Every line of the material that mentions the word "wrap" should be copied out.
★ ★ ★ ★ ★
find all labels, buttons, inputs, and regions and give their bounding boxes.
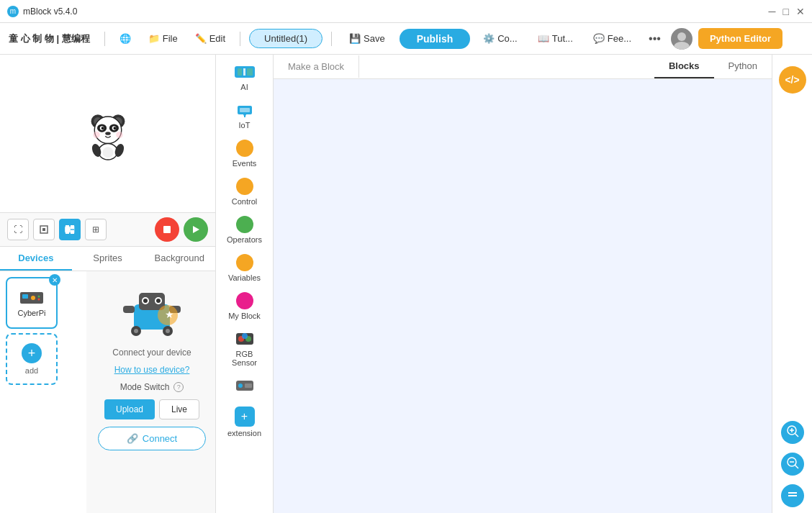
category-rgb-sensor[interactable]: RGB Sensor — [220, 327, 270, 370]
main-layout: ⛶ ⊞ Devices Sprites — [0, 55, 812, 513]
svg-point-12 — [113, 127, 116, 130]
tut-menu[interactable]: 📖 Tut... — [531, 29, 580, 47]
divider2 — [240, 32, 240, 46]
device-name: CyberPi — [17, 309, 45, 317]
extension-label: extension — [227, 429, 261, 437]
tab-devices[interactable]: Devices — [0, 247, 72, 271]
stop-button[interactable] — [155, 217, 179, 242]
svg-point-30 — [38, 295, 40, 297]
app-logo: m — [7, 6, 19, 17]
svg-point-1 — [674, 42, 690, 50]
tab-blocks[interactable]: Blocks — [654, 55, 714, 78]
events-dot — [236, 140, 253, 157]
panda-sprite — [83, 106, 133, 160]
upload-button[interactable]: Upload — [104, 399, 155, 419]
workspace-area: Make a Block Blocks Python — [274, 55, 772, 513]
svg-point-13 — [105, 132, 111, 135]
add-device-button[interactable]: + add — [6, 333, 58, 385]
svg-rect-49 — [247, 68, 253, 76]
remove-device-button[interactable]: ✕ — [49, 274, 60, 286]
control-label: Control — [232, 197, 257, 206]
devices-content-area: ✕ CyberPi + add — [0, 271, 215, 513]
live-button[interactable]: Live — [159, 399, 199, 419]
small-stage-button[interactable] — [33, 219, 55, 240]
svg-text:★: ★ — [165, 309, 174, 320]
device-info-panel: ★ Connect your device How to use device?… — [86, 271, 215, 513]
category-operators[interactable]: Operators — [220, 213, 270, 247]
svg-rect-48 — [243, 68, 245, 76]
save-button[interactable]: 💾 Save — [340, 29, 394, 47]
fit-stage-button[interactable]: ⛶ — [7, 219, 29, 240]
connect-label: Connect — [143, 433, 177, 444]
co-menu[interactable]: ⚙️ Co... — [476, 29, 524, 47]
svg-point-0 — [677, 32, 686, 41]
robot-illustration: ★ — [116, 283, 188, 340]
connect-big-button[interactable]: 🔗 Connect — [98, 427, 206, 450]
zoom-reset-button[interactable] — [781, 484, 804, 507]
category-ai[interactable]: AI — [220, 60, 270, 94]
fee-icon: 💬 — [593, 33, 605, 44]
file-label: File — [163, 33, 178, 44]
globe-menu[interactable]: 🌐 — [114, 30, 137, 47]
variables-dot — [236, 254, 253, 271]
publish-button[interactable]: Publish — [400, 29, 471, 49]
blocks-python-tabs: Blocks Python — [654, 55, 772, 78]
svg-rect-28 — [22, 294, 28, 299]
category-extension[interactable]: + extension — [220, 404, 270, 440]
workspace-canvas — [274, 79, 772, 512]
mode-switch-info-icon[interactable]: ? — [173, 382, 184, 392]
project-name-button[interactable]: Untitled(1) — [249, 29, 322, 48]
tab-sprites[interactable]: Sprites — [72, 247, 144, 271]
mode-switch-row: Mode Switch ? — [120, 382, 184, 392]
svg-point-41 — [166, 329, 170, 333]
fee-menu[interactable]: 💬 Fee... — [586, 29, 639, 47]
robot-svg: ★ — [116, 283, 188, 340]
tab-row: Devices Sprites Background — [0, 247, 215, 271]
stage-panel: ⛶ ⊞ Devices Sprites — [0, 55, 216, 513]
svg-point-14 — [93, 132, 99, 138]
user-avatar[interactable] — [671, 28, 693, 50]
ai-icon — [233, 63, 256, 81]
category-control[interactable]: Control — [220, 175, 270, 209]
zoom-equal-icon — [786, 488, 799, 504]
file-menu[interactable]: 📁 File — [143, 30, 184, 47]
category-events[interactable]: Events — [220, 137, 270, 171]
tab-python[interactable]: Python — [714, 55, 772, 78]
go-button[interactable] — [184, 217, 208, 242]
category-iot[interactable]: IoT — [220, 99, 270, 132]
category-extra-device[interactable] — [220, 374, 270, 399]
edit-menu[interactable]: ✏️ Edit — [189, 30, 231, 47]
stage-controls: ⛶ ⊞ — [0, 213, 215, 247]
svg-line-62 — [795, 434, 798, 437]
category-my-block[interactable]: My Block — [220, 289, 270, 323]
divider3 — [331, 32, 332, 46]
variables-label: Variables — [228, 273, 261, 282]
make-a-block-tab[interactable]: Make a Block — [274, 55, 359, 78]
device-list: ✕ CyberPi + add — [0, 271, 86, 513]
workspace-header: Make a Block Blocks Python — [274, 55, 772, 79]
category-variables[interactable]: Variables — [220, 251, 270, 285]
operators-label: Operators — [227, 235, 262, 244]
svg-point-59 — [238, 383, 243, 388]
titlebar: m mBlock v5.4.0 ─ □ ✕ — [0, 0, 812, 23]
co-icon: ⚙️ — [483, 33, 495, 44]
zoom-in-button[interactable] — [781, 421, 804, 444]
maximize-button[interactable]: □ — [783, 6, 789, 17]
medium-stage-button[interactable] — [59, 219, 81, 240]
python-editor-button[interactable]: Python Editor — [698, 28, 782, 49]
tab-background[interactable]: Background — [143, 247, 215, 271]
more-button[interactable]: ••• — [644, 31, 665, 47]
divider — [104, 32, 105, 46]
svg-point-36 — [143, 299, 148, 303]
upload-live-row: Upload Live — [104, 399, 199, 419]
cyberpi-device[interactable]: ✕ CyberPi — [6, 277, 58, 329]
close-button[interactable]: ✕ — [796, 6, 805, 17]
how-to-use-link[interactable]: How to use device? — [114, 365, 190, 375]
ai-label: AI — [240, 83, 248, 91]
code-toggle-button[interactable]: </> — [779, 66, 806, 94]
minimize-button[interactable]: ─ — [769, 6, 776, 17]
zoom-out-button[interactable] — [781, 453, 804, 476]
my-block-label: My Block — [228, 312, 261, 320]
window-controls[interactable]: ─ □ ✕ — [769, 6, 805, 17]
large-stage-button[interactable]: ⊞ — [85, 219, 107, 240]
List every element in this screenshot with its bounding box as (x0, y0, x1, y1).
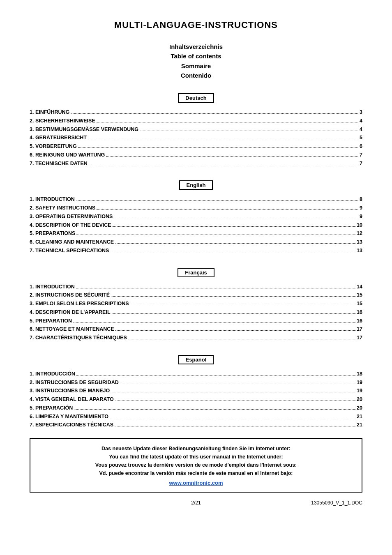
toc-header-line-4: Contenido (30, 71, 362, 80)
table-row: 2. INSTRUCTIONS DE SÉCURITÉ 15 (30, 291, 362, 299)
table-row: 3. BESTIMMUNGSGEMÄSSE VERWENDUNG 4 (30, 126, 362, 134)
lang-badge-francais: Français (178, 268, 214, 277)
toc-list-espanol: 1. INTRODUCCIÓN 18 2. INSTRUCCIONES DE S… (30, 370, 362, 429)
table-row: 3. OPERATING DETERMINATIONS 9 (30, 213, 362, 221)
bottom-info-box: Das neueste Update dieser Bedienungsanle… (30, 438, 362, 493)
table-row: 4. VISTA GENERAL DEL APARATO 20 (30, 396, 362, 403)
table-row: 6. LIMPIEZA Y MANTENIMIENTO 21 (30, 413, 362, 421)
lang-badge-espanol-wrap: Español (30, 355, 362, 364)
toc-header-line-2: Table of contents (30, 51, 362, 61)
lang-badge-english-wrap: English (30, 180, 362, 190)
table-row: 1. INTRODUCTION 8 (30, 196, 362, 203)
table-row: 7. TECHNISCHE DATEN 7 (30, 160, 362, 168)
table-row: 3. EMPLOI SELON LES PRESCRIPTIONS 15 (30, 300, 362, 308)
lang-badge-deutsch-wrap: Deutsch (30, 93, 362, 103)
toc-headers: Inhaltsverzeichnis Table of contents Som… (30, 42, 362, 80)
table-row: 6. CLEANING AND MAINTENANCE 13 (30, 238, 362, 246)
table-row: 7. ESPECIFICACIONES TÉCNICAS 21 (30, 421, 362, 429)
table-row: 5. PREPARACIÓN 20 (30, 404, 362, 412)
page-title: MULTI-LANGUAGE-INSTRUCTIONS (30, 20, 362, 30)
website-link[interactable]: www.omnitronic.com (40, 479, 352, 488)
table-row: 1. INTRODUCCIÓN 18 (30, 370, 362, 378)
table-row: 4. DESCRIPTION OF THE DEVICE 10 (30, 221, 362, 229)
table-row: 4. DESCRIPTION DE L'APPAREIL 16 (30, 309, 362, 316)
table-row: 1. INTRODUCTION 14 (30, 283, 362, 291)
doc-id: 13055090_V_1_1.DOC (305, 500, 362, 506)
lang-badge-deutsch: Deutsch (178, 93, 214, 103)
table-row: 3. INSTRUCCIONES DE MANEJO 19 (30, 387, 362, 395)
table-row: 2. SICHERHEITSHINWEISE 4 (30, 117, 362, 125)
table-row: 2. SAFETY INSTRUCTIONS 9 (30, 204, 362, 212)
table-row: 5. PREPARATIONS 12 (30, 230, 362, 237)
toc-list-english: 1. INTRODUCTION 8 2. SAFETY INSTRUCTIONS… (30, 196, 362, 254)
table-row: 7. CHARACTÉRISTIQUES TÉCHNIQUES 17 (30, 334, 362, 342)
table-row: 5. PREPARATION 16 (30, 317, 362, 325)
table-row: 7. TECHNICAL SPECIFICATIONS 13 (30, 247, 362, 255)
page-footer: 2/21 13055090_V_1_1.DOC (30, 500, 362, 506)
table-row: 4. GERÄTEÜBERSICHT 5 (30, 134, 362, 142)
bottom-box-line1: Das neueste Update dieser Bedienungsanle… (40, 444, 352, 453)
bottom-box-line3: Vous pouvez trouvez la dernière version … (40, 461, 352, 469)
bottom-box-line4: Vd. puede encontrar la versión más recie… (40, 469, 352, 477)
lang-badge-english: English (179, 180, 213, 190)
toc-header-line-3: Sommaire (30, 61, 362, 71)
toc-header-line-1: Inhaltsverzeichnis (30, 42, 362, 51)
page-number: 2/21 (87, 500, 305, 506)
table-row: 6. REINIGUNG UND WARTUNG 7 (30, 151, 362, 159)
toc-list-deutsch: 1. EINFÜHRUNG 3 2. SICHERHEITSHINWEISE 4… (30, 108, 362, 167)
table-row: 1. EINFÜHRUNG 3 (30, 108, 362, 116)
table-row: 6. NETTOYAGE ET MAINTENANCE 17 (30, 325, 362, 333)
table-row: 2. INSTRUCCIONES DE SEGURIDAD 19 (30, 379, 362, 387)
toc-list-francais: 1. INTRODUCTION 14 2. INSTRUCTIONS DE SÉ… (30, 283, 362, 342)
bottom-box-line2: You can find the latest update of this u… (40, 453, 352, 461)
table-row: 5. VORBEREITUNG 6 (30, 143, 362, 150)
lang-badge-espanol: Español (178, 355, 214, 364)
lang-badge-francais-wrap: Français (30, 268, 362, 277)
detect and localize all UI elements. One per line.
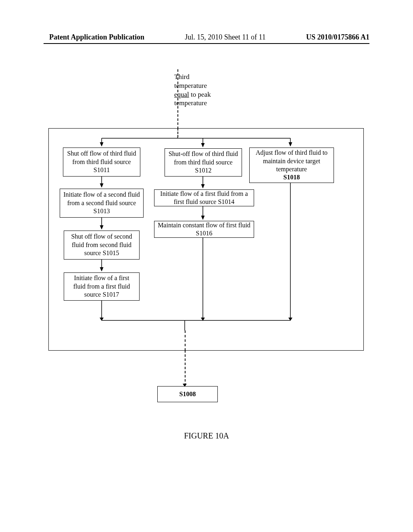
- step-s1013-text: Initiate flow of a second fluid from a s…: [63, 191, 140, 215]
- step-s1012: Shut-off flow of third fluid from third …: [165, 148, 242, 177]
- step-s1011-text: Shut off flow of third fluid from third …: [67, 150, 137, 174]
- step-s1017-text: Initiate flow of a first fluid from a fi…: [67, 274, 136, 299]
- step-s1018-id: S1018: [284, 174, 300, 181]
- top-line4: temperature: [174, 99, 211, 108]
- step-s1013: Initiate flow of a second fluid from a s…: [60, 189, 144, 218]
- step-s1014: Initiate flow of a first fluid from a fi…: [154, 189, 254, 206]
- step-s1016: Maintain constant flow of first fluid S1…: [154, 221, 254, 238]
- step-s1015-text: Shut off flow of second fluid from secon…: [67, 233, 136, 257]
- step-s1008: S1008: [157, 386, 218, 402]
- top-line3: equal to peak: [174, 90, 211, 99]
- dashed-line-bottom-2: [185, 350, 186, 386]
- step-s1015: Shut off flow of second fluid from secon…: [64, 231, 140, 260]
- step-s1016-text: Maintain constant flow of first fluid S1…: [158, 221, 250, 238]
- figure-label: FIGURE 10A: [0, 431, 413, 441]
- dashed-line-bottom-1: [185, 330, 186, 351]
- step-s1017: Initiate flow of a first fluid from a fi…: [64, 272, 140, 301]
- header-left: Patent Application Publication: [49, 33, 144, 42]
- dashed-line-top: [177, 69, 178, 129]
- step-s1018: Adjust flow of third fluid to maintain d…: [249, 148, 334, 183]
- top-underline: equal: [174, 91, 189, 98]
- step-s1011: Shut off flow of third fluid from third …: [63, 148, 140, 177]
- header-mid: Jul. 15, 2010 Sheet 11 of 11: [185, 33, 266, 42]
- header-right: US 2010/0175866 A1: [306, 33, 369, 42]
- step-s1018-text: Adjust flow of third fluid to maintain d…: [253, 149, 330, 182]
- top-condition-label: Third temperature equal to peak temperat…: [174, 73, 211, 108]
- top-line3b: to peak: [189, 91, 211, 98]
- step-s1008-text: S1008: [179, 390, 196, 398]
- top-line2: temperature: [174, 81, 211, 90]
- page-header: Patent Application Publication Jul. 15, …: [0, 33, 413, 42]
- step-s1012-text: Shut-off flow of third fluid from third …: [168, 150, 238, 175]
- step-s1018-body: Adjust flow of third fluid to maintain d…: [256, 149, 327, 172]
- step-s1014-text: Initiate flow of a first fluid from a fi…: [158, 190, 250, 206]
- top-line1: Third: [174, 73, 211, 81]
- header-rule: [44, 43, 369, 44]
★ ★ ★ ★ ★
> SOLUTION TO THE EXERCISE
lang-badge-espanol-wrap: Español (30, 355, 362, 364)
lang-badge-english-wrap: English (30, 180, 362, 190)
lang-badge-deutsch-wrap: Deutsch (30, 93, 362, 103)
lang-badge-francais-wrap: Français (30, 268, 362, 277)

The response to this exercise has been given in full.